PAX8 expression reliably distinguishes pancreatic well-differentiated neuroendocrine tumors from ileal and
pulmonary well-differentiated neuroendocrine tumors and pancreatic acinar cell carcinoma
Modern Pathology (2011) 24, 412–424;
PAX (paired box) genes encode a family of transcription factors that regulate organogenesis in a variety of
organs. Very little is known about the role of PAX8 in endocrine cell development and the expression of PAX8 in
neuroendocrine tumors. The purpose of this study was to analyze PAX8 immunohistochemical expression in
gastroenteropancreatic and pulmonary well-differentiated neuroendocrine tumors to determine whether PAX8
can reliably distinguish pancreatic neuroendocrine tumors from neuroendocrine tumors of other anatomic sites
and other pancreatic non-ductal neoplasms.
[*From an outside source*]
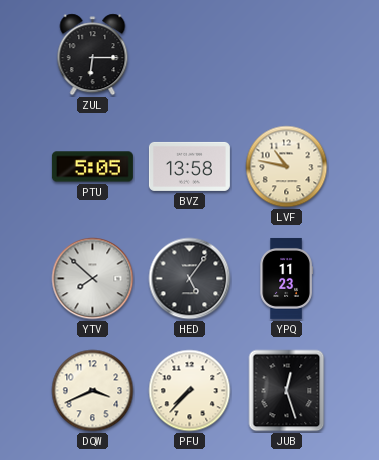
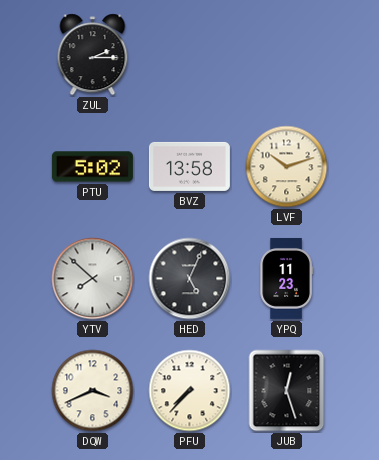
ZUL: 6:15 -> 2:15
PTU: 5:05 -> 5:02
LVF: 10:47 -> 10:12
HED: 5:06 -> 5:04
In total, 221 well-differentiated neuroendocrine tumors were
evaluated: 174 primary neuroendocrine tumors (66 pancreatic, 31 ileal, 21 pulmonary, 20 gastric, 17 rectal,
11 appendiceal, and 8 duodenal) and 47 neuroendocrine tumors metastatic to the liver (31 pancreatic, 11 ileal,
2 pulmonary, 2 duodenal, and 1 rectal). Fifteen solid-pseudopapillary neoplasms and six acinar cell carcinomas
of the pancreas were also evaluated. PAX8 was positive in 49/66 (74%) primary pancreatic neuroendocrine
tumors. PAX8 expression did not correlate with World Health Organization categorization, grade, size, functional
status, or the presence of liver or lymph node metastasis. PAX8 expression was identified in 0/31 (0%) ileal,
0/21 (0%) pulmonary, 2/20 (10%) gastric, 5/17 (29%) rectal, 1/11 (9%) appendiceal, and 6/8 (75%) duodenal
neuroendocrine tumors. PAX8 was positive in 4/15 (27%) solid-pseudopapillary neoplasms of the pancreas,
whereas all acinar cell carcinomas (0/6) lacked immunoreactivity. Among liver metastases, only pancreatic
neuroendocrine tumors (20/31, 65%) were PAX8 positive, whereas no cases of ileal (0/11), pulmonary (0/2),
duodenal (0/2), and rectal (0/1) neuroendocrine tumor metastases were PAX8 positive. PAX8 is expressed in
primary and metastatic pancreatic well-differentiated neuroendocrine tumors, and its expression can reliably
distinguish pancreatic from ileal and pulmonary well-differentiated neuroendocrine tumors. Duodenal
neuroendocrine tumors and a subset of rectal, gastric, and appendiceal neuroendocrine tumors may also
express PAX8. PAX8 expression can distinguish pancreatic neuroendocrine tumors from acinar cell carcinomas,
but its utility in distinguishing neuroendocrine tumors from solid-pseudopapillary neoplasms is limited.